"The scope of problems that our ecosystems and communities face has created both an urgency to do things at a collective scale and an opportunity to make transformative change."

BIO

Jaimie joined the NFF in October 2023 as the Collaborative Capacity Program Manager. Her program provides collaborative capacity to forest stewardship groups, Tribes and Indigenous communities, and historically excluded communities near National Forests across the U.S. Jaimie also contributes to environmental stewardship activities through facilitation support and technical assistance to partnerships, collaborative groups, and communities nationwide. She is based in Bellingham, Washington on the forever homelands of the Coast Salish peoples and the unceded territories of the Lummi Nation and Nooksack Tribe.
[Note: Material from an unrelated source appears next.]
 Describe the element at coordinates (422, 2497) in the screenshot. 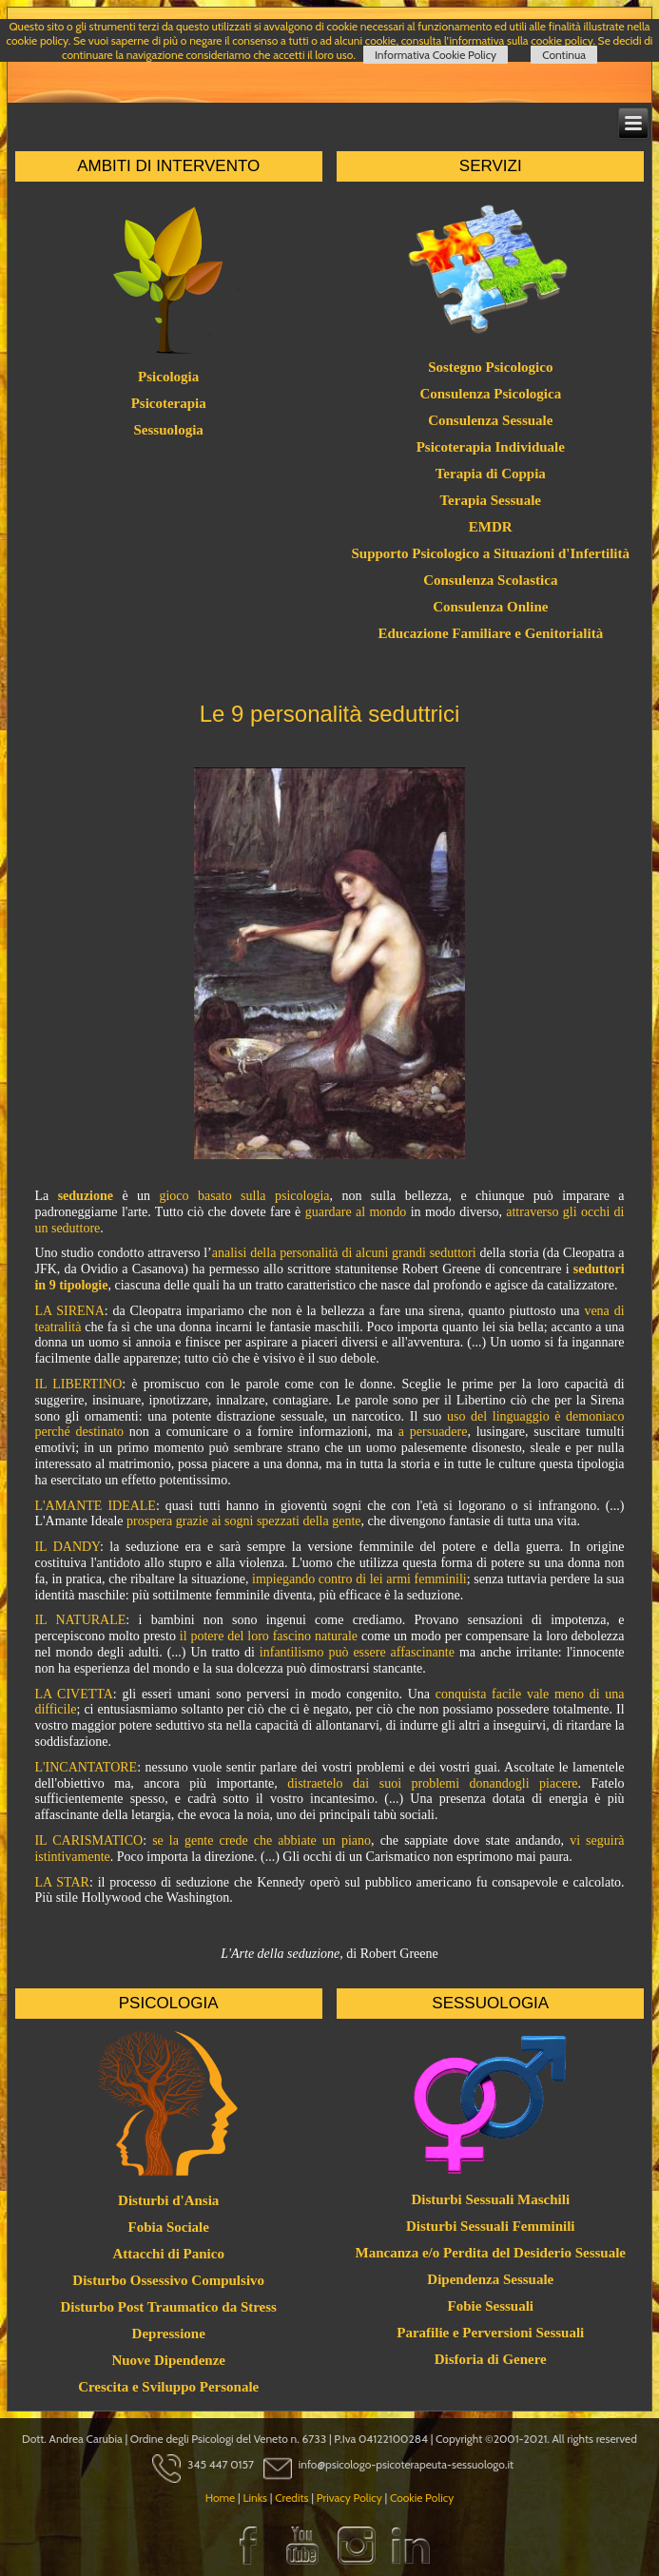 I see `Cookie Policy` at that location.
Previously, Jaimie was a consultant and research fellow with The Stewardship Network where she facilitated strategic conversations with collaborative groups and conducted nationally based research on what collaborative groups need to achieve their landscape-scale, social, and ecological goals. She also spent eight years connecting communities through habitat stewardship and trail building projects on federal, state, and local public lands throughout the San Francisco Bay Area with the Golden Gate National Parks Conservancy.

Jaimie has a master’s degree in environmental studies from Western Washington University on the Puget Sound and a bachelor’s degree in geography and natural resources planning from Humboldt State University in the coast redwoods of northern California.